The parasites give birth to live young nearly as big as themselves and at this time, a further generation is already growing inside the neonates.

==Interactions with host fish==
When feeding, the parasite attaches its anterior end to the fish with cephalic glands. It everts its pharynx through the mouth and releases a digestive solution with proteolytic enzymes which dissolves the salmon skin. Mucus and dissolved skin are then sucked into the gut. Attachment of many parasites can cause large wounds, damaging the epidermis of the host fish, which allows secondary infections.

==History==

G. salaris was first described in 1952, after being removed from a Baltic strain of Atlantic salmon kept at the Hölle Laboratory in Sweden, near to the river Indalsälv. At the time, it was not thought to cause disease in the host fish. The presence of G. salaris on fish became a World Organisation for Animal Health notifiable disease in 1983.

Catastrophic losses of Atlantic salmon occurred in Norway in the 1970s following the introduction of G. salaris.
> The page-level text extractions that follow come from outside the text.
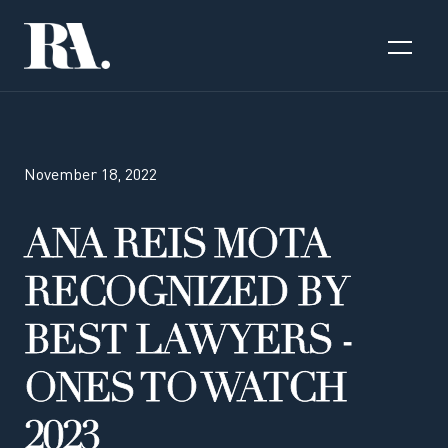
November 18, 2022
ANA REIS MOTA
RECOGNIZED BY
BEST LAWYERS -
ONES TO WATCH
2023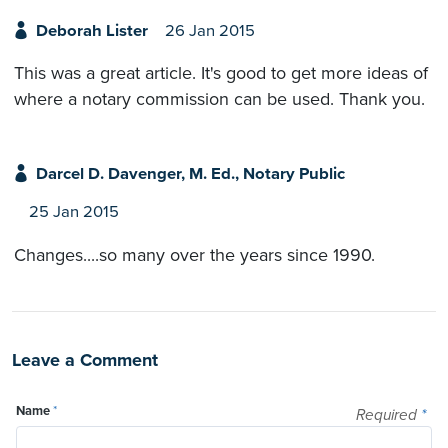
Deborah Lister
26 Jan 2015
This was a great article. It's good to get more ideas of
where a notary commission can be used. Thank you.
Darcel D. Davenger, M. Ed., Notary Public
25 Jan 2015
Changes....so many over the years since 1990.
Leave a Comment
Name
*
Required
*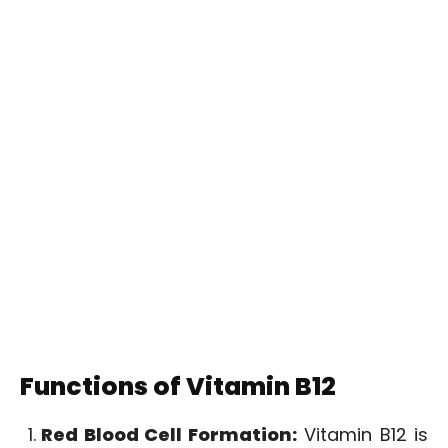
Functions of Vitamin B12
Red Blood Cell Formation:
Vitamin B12 is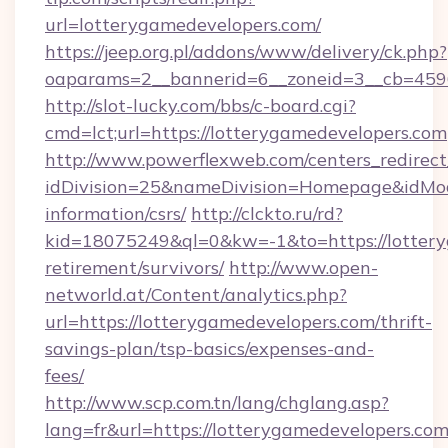
url=lotterygamedevelopers.com/
https://jeep.org.pl/addons/www/delivery/ck.php?
oaparams=2__bannerid=6__zoneid=3__cb=
http://slot-lucky.com/bbs/c-board.cgi?
cmd=lct;url=https://lotterygamedevelopers.com
http://www.powerflexweb.com/centers_redirect
idDivision=25&nameDivision=Homepage&idMo
information/csrs/
http://clckto.ru/rd?
kid=18075249&ql=0&kw=-1&to=https://lottery
retirement/survivors/
http://www.open-
networld.at/Content/analytics.php?
url=https://lotterygamedevelopers.com/thrift-
savings-plan/tsp-basics/expenses-and-
fees/
http://www.scp.com.tn/lang/chglang.asp?
lang=fr&url=https://lotterygamedevelopers.com/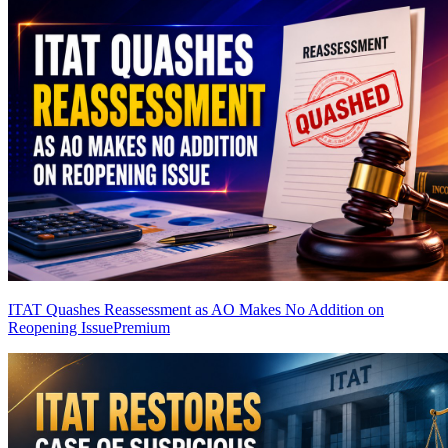
ITAT Quashes Reassessment as AO Makes No Addition on
Reopening Issue
Premium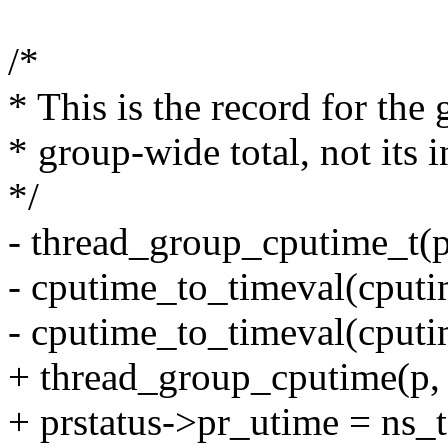
/*
* This is the record for the 
* group-wide total, not its i
*/
- thread_group_cputime_t(
- cputime_to_timeval(cputi
- cputime_to_timeval(cputi
+ thread_group_cputime(p,
+ prstatus->pr_utime = ns_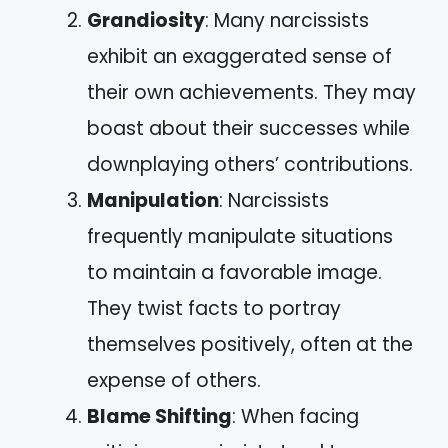
Grandiosity
: Many narcissists
exhibit an exaggerated sense of
their own achievements. They may
boast about their successes while
downplaying others’ contributions.
Manipulation
: Narcissists
frequently manipulate situations
to maintain a favorable image.
They twist facts to portray
themselves positively, often at the
expense of others.
Blame Shifting
: When facing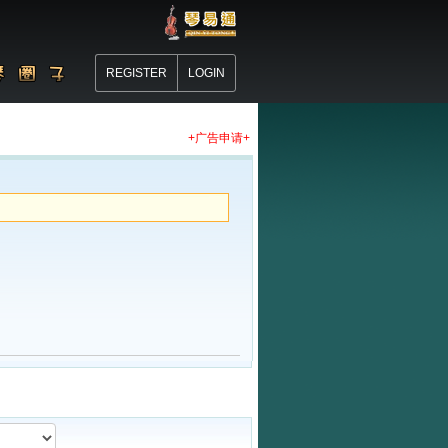
REGISTER
LOGIN
+广告申请+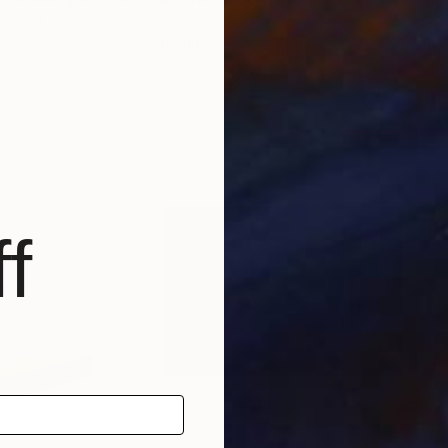
tal Art
, Italy
Yvonn Zubak
, Slovakia
Yvo
Aluminum
Alu
31.5 x 31.5 x 0.8 in
31.5 
f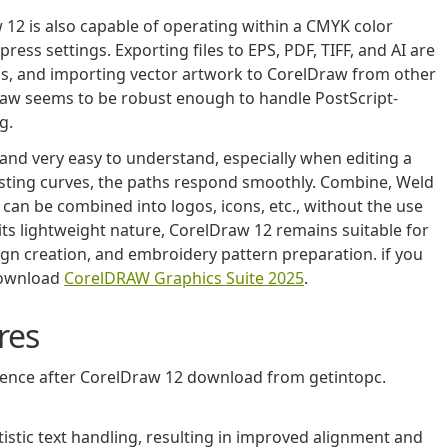
 12 is also capable of operating within a CMYK color
ess settings. Exporting files to EPS, PDF, TIFF, and AI are
ops, and importing vector artwork to CorelDraw from other
raw seems to be robust enough to handle PostScript-
g.
t and very easy to understand, especially when editing a
usting curves, the paths respond smoothly. Combine, Weld
can be combined into logos, icons, etc., without the use
its lightweight nature, CorelDraw 12 remains suitable for
sign creation, and embroidery pattern preparation. if you
download
CorelDRAW Graphics Suite 2025
.
res
rience after CorelDraw 12 download from getintopc.
tic text handling, resulting in improved alignment and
By 2001, the salmon populations of 41 Norwegian rivers had been virtually wiped out in this way.

Historically, Gyrodactylus-infected rivers have been treated with the indiscriminate pesticide/piscicide rotenone. A newer method of treatment employs dosing small volumes of aqueous aluminium salts and sulfuric acid into the river. A huge advantage of this method is its ability to kill the parasites without harming the hosts. This new method has shown promising results in Batnfjordelva and Lærdalselvi, two rivers in Norway.